Dynamic earthquake source inversions aim to determine the spatial distribution of initial stress and friction parameters leading to dynamic rupture models that reproduce observed ground motion data. Such inversions are challenging, particularly due to their high computational burden, thus so far only few attempts have been made. Using a highly efficient rupture simulation code, we introduce a novel method to generate a representative sample of acceptable dynamic models from which dynamic source parameters and their uncertainties can be assessed. The method assumes a linear slip-weakening friction law and spatially variable prestress, strength and characteristic slip weakening distance along the fault. The inverse problem is formulated in a Bayesian framework and the posterior probability density function is sampled using the Parallel Tempering Monte Carlo algorithm. The forward solver combines a 3D finite difference code for dynamic rupture simulation on a simplified geometry to compute slip rates, and pre-calculated Green's functions to compute ground motions. We demonstrate the performance of the proposed method on a community benchmark test for source inversion. We find that the dynamic parameters are resolved well within the uncertainty, especially in areas of large slip. The overall relative uncertainty of the dynamic parameters is rather large, reaching ~50% of the averaged values. In contrast, the kinematic rupture parameters (rupture times, rise times, slip values), also well-resolved, have relatively lower uncertainties of ~10%. We conclude that incorporating physics-based constraints, such as an adequate friction law, may serve also as an effective constraint on the rupture kinematics in finite-fault inversions.

Additional Information

GNU Lesser General Public License (LGPL) 2.1. SUBMITTED ON February 07, 2019; LAST EDITED May 28, 2019. We thank L. Hanyk and J. Premus for their help with the software development, and K. C. Duru for providing us with the WaveQLab3D solver and for his guidance in its usage. We are grateful to the Associate Editor and two anonymous reviewers for their valuable comments that improved the presentation of our results.
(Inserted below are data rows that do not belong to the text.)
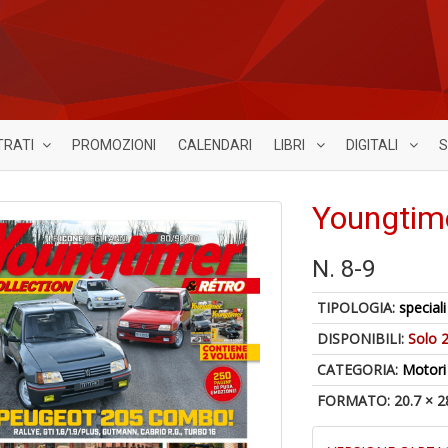
TRATI
PROMOZIONI
CALENDARI
LIBRI
DIGITALI
S
Youngtime
N. 8-9
TIPOLOGIA:
speciali
DISPONIBILI:
Solo 2
CATEGORIA:
Motori
FORMATO: 20.7 × 2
Most of the calculations were carried out on the Salmon supercomputer (Ostrava), supported by the Ministry of Education, Youth and Sports from the Large Infrastructures for Research, Experimental Development and Innovations project "IT4Innovations National Supercomputing Center – LM2015070" (IT4I supercomputer). F. G., L. V. and A.-A. G. acknowledge financial support through the bilateral project of the Czech Science Foundation and DFG, no. 18-06716J and GA 2465/2-1, respectively. J.-P. A. acknowledges support by the French government, through the UCAJEDI Investments in the Future project managed by the National Research Agency (ANR) with the reference number ANR-15-IDEX-01. A.-A. G. acknowledges support by the European Union's Horizon 2020 research and innovation program (ExaHyPE, grant no. 671698 and ChEESE, grant no. 823844), by the Volkswagen Foundation (ASCETE, grant no. 88479) and by KAUST-CRG (GAST, grant no. ORS-2016-CRG5-3027 and FRAGEN, grant no. ORS-2017-CRG6 3389.02).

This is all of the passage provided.